** RECORDS FOR THE EXERCISE follows **

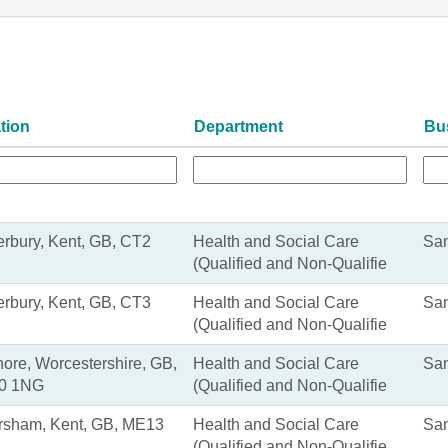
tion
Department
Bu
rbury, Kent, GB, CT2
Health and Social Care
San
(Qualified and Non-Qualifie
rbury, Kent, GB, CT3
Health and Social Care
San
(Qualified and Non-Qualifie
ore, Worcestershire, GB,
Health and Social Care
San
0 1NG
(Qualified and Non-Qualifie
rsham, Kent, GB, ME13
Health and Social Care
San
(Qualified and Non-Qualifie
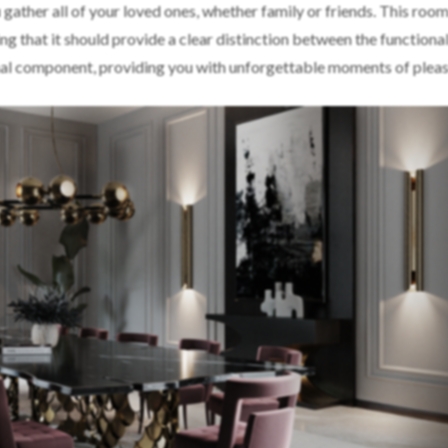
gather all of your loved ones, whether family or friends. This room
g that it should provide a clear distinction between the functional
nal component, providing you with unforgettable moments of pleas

** End of RECORDS FOR THE EXERCISE **
** RECORDS FOR THE EXERCISE follows **

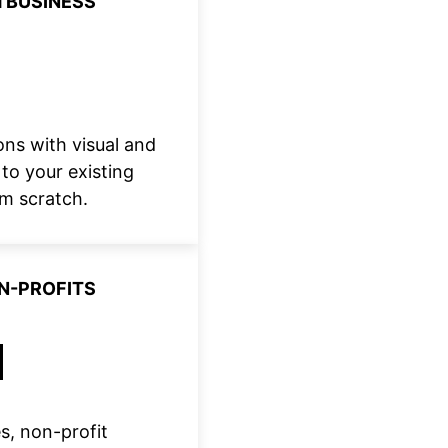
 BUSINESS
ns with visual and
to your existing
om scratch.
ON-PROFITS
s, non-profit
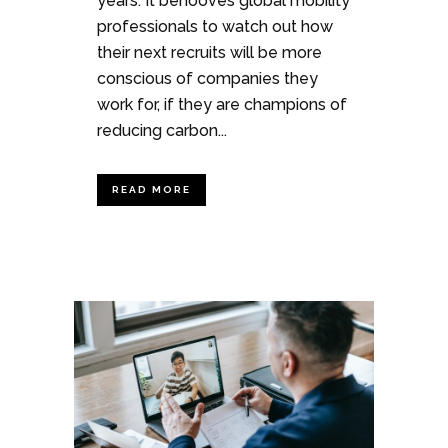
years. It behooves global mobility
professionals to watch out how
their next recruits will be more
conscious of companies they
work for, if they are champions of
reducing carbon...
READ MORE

** End of RECORDS FOR THE EXERCISE **
** RECORDS FOR THE EXERCISE follows **

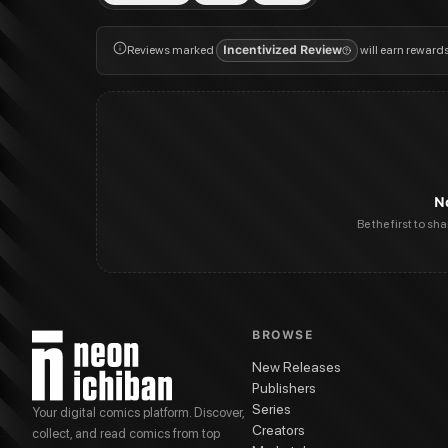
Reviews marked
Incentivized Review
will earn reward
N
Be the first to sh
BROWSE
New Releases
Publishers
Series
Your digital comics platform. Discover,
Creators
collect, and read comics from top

** End of RECORDS FOR THE EXERCISE **

ASSIGNMENT >>
Find every line in the records above that holds the word "with", and copy each one.

ANSWER FOR THE TASK >>
nal component, providing you with unforgettable moments of pleas
ns with visual and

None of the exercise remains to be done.